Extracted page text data
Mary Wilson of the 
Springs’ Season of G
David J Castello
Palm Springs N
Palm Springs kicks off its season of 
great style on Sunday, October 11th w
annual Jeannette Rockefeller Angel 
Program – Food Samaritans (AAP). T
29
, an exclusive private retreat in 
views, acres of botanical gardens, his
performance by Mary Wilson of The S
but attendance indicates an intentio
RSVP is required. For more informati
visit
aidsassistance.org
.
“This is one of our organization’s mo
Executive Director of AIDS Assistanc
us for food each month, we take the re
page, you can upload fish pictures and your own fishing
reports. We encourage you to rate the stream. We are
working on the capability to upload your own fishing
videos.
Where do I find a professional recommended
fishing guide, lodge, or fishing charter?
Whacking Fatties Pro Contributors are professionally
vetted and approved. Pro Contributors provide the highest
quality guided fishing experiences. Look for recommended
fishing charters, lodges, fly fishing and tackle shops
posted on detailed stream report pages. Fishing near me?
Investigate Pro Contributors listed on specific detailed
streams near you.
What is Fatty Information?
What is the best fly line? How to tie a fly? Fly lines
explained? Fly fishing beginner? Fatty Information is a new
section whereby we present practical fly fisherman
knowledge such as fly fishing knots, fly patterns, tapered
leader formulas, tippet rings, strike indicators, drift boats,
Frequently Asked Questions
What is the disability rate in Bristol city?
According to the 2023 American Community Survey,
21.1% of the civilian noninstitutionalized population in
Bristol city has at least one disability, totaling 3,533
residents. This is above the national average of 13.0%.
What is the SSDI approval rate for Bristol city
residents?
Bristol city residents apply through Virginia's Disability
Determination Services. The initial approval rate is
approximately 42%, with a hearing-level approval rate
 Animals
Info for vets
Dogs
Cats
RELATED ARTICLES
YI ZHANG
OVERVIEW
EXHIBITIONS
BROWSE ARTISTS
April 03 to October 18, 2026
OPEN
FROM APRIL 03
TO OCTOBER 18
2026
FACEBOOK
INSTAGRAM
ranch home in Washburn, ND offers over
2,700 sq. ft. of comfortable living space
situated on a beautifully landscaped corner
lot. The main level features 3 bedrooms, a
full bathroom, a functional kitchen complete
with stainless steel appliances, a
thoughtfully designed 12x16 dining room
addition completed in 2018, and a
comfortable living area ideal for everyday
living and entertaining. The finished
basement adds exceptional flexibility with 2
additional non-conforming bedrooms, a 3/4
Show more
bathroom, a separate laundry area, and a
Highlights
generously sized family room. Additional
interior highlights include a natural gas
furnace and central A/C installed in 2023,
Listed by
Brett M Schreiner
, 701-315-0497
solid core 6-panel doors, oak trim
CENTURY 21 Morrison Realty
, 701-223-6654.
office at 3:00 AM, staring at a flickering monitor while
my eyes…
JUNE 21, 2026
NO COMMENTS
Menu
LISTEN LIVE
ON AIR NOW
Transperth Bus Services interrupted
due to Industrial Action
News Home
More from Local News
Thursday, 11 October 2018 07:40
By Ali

- [TASK DETAILS] Tallying every line that holds the string "bathroom", report the total for the records and nothing else.

- [EXERCISE RESPONSE] 2